TASTIERA VELENOSA: SEMPRE MENO JOHNNY DEEP SEMPRE PIU' ....


Da anni siamo sostenitori di una cosa: alle società deve essere riconosciuto il giusto valore, in base a quanto producono e a quanto valgono. Ogni società deve essere capace di basarsi su risorse certe date dal reale valore di mercato. La legge Melandri, che non finiremo di ripetere è stata frutto di un'assurda congiuntura sfavorevole astrale coincisa con la presidenza di tal Guido Rossi, non ha fatto altro che portare confusione e non attribuire il reale valore a chi produce spettacolo.

Se consideriamo la serie A come un prodotto di entertaiment, distribuire le risorse secondo i parametri che sono stati palesati in questi giorni sarebbe come far suddividere a un cast cinematografico le risorse in base al caso o con delle ricerche demoscopiche totalmente fuorvianti.

La domanda che ci siamo fatti, prendendo ad esempio una saga Disney come Pirati ai Caraibi è: paghereste Johnny Deep come Kevin McNally? Johnny Deep è il capitano Jack Sparrow, protagonista della sega, sicuramente uno dei personaggi che spinge la gente ai botteghini, li spinge a pagare il biglietto, li appassiona.
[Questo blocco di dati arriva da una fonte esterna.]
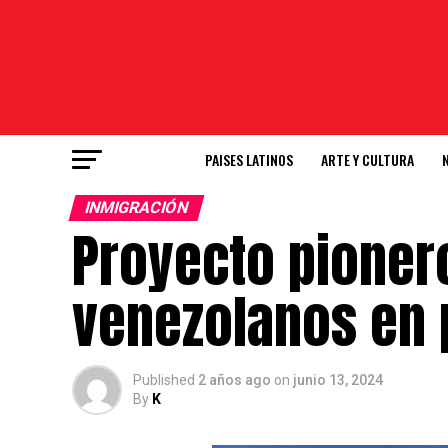
PAISES LATINOS
ARTE Y CULTURA
INMIGRACIÓN
Proyecto pionero
venezolanos en 
Published
2 años ago
on
junio 13, 2024
By
K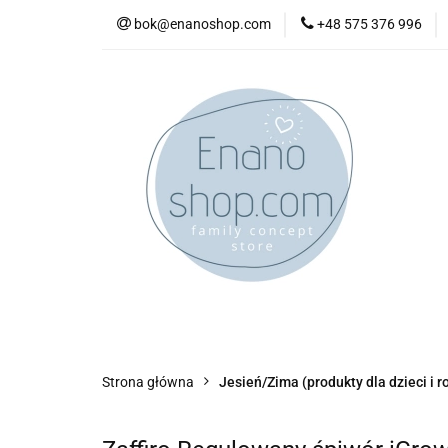
bok@enanoshop.com
+48 575 376 996
nowości
bestsel
kontakt
nowości
bestsellery
promocje
kate
Strona główna
Jesień/Zima (produkty dla dzieci i r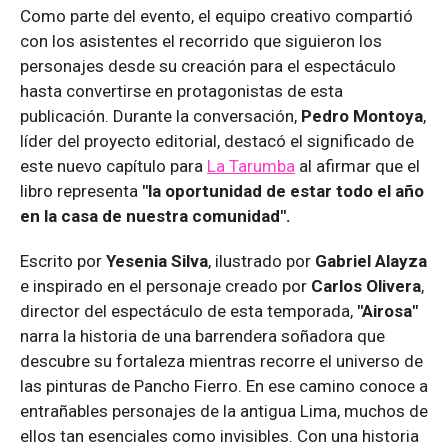
Como parte del evento, el equipo creativo compartió
con los asistentes el recorrido que siguieron los
personajes desde su creación para el espectáculo
hasta convertirse en protagonistas de esta
publicación. Durante la conversación,
Pedro Montoya
,
líder del proyecto editorial, destacó el significado de
este nuevo capítulo para
La Tarumba
al afirmar que el
libro representa
"la oportunidad de estar todo el año
en la casa de nuestra comunidad".
Escrito por
Yesenia Silva
, ilustrado por
Gabriel Alayza
e inspirado en el personaje creado por
Carlos Olivera
,
director del espectáculo de esta temporada,
"Airosa"
narra la historia de una barrendera soñadora que
descubre su fortaleza mientras recorre el universo de
las pinturas de Pancho Fierro. En ese camino conoce a
entrañables personajes de la antigua Lima, muchos de
ellos tan esenciales como invisibles. Con una historia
Kevin McNally, invece è il prode Gibbs, sicuramente un personaggio importante, ma che preso singolarmente non spingerebbe nessuno al box office.

La nuova spartizione dei diritti tv spinge verso una direzione chiara: la serie A sarà sempre meno ricca di Johnny Deep e sempre più piene di Kevin McNally. Ovvero, sempre meno stars e sempre più comprimari, sempre meno internazionalizzazione e sempre più provincialismo. E' giusto garantire le risorse a tutti, ma non si può seguire la logica evidenziata in questi giorni in cui la forbice tra stars e "brave comparse" si riduce.

La Juventus è chiaramente la squadra più amata d'Italia, ma seguire quest'ottica di depauperamento delle risorse dai diritti tv, che in Italia valgono il 50% dei ricavi è un'azione riprovevole. Secondo noi l'ottica giusta per la ripartizione rimane la legge di mercato e andrebbe definita dalle tv. Le tv (Sky e Mediaset, anche se quest'ultima in palese conflitto di interessi), dovrebbero definire il valore, perchè solo loro e gli inserzionisti pubblicitari danno il valore a un evento, dalla singola partita, fino all'intervista. Non vogliamo essere presuntuosi, ma l'intervista al portiere della Juventus non ha lo stesso peso di quella del portiere del Novara, come il cachet di Johnny Deep non è quello di Kevin McNally.Se la lega, la federazione e le istituzioni non capiranno che in questo modo si aumenta la competitività nazionale a discapito di quella internazionale, il calcio italiano si infilerà o peggio si è già infilato, in un pericoloso imbuto da cui sarà difficile uscirne. All'estero, per esempio in Spagna, Real Madrid e Barcellona, si spartiscono il 50% delle risorse. In Italia ci sono tre società che si spartiscono il 50% delle risorse ma con i nuovi parametri questa fetta sarà ancora minore.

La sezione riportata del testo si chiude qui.